EXERCISE PROMPT: Find and copy every line in the records that includes the string "экономической".

DATA SHOWN section start

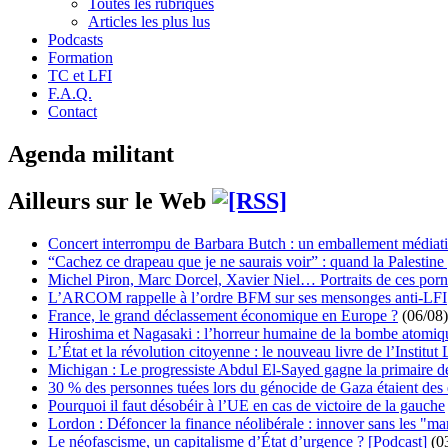
Toutes les rubriques
Articles les plus lus
Podcasts
Formation
TC et LFI
F.A.Q.
Contact
Agenda militant
Ailleurs sur le Web
Concert interrompu de Barbara Butch : un emballement médiat
“Cachez ce drapeau que je ne saurais voir” : quand la Palestine
Michel Piron, Marc Dorcel, Xavier Niel… Portraits de ces porn
L’ARCOM rappelle à l’ordre BFM sur ses mensonges anti-LFI
France, le grand déclassement économique en Europe ?
(06/08)
Hiroshima et Nagasaki : l’horreur humaine de la bombe atomiq
L’État et la révolution citoyenne : le nouveau livre de l’Institut 
Michigan : Le progressiste Abdul El-Sayed gagne la primaire 
30 % des personnes tuées lors du génocide de Gaza étaient de
Pourquoi il faut désobéir à l’UE en cas de victoire de la gauche
Lordon : Défoncer la finance néolibérale : innover sans les "ma
Le néofascisme, un capitalisme d’État d’urgence ? [Podcast]
(0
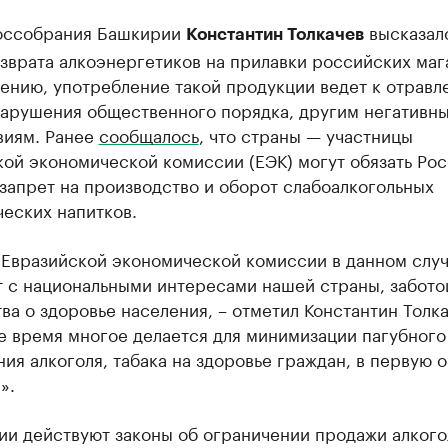
оссобрания Башкирии
высказал
Константин Толкачев
зврата алкоэнергетиков на прилавки российских маг
ению, употребление такой продукции ведет к отравл
нарушения общественного порядка, другим негативн
виям. Ранее
сообщалось
, что страны — участницы
кой экономической комиссии (ЕЭК) могут обязать Ро
запрет на производство и оборот слабоалкогольных
еских напитков.
 Евразийской экономической комиссии в данном случ
т с национальными интересами нашей страны, забото
ва о здоровье населения, – отметил Константин Толка
е время многое делается для минимизации пагубного
ия алкоголя, табака на здоровье граждан, в первую 
».
ии действуют законы об ограничении продажи алкого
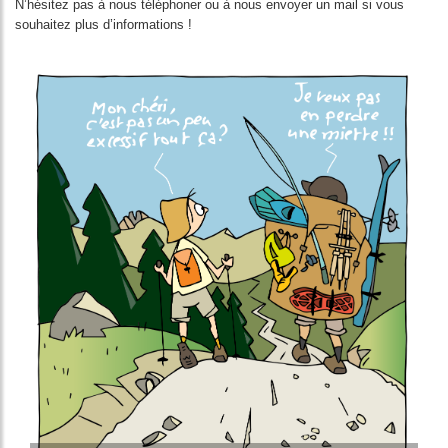
N’hésitez pas à nous téléphoner ou à nous envoyer un mail si vous
souhaitez plus d’informations !
Image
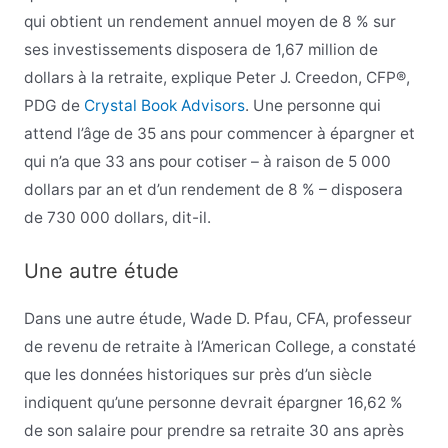
qui obtient un rendement annuel moyen de 8 % sur
ses investissements disposera de 1,67 million de
dollars à la retraite, explique Peter J. Creedon, CFP®,
PDG de
Crystal Book Advisors
. Une personne qui
attend l’âge de 35 ans pour commencer à épargner et
qui n’a que 33 ans pour cotiser – à raison de 5 000
dollars par an et d’un rendement de 8 % – disposera
de 730 000 dollars, dit-il.
Une autre étude
Dans une autre étude, Wade D. Pfau, CFA, professeur
de revenu de retraite à l’American College, a constaté
que les données historiques sur près d’un siècle
indiquent qu’une personne devrait épargner 16,62 %
de son salaire pour prendre sa retraite 30 ans après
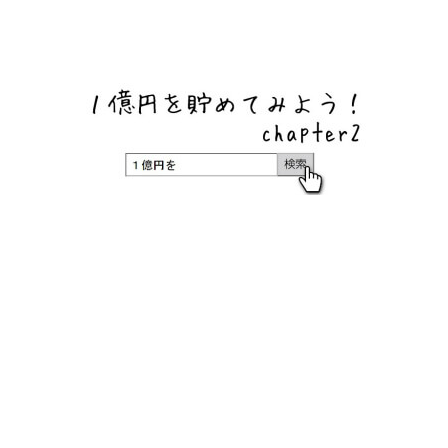
ネットバンク、メガバンク・地方銀行、信用金庫、信用組
合、労働金庫の高い金利の定期預金や証券会社・クラウド
ファンディング・クレジットカードのキャンペーン情報を
いち早く伝えるブログ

DATA SHOWN section end

RESULT OF THE TASK:
кой экономической комиссии (ЕЭК) могут обязать Ро
 Евразийской экономической комиссии в данном случ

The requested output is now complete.